The following paper presents experience-near perspectives and aspirations voiced by female and male Adivasis from Jharkhand, Odisha, Chhattisgarh, who engage in countering mainstream development. The paper also attempts to bring the micro-concepts into conversation with scholarly (macro-)conceptual reflections.
The subsequent considerations take inspiration from a) two workshops with scholars and Adivasi activists held in Ranchi (Jharkhand) and Delhi in 2014, and b) the documentation of a workshop held in Kalunga (Odisha) in 2015, with Adivasi and members of NGOs. All workshops laid the focus on experience-near narratives, descriptions and concepts, as well as aspirations communicated in the vernaculars as well as in English.
The workshops showed clearly and convincingly that ‘development’, as conceptualized and enforced by the Indian state and the related economic players (like corporations), is experienced by Adivasi as violent, destructive and expressing a lack of recognition of their own life-worlds. However, despite marginalization and suffering, Adivasis have hope and the ‘capacity to aspire’ (Appadurai), as well as the strength to fight with legal and political measures.

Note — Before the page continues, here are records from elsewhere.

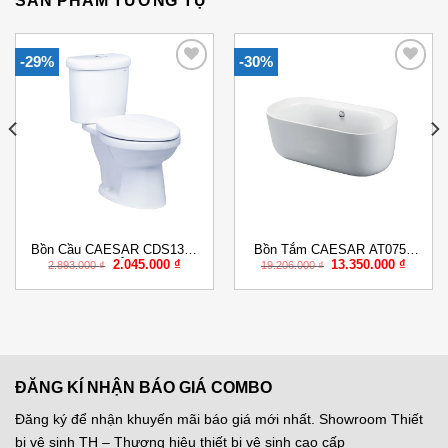
SẢN PHẨM TƯƠNG TỰ
-29%
-30%
Add to
Add to
Wishlist
Wishlist
Bồn Cầu CAESAR CDS1338
Bồn Tắm CAESAR AT0750
Giá
Giá
Giá
Giá
2.045.000
₫
13.350.000
₫
Nắp Êm
Đặt Sàn 1.5M
2.893.000
₫
19.206.000
₫
gốc
hiện
gốc
hiện
là:
tại
là:
tại
2.893.000 ₫.
là:
19.206.000 ₫.
là:
000 ₫.
2.045.000 ₫.
13.350.
ĐĂNG KÍ NHẬN BÁO GIÁ COMBO
Đăng ký để nhận khuyến mãi báo giá mới nhất. Showroom Thiết
bị vệ sinh TH – Thương hiệu thiết bị vệ sinh cao cấp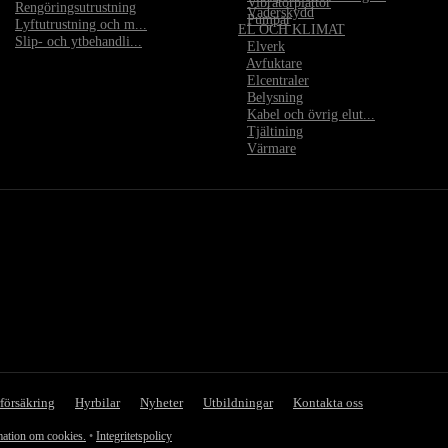
•
Vibratorplattor
•
Rengöringsutrustning
•
Väderskydd
•
Pumpar
•
Lyftutrustning och m...
EL OCH KLIMAT
•
Slip- och ytbehandli...
•
Elverk
•
Avfuktare
•
Elcentraler
•
Belysning
•
Kabel och övrig elut...
•
Tjältining
•
Värmare
försäkring
Hyrbilar
Nyheter
Utbildningar
Kontakta oss
mation om cookies.
•
Integritetspolicy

Central to Adivasi aspirations are visions and strategies evolving around the notions of ‘life’ (jivan), governance / self-control over the vital resources like water, forest, and land (ham loogoon kaa khud shaasan), and rights (adhikaar). Adivasi increasingly emphasize their status as equal citizens and part of a common humanity. In this capacity they claim to have the legal and the moral right to pursue the life they want, and they are prepared to realize these rights through grassroot democratic means.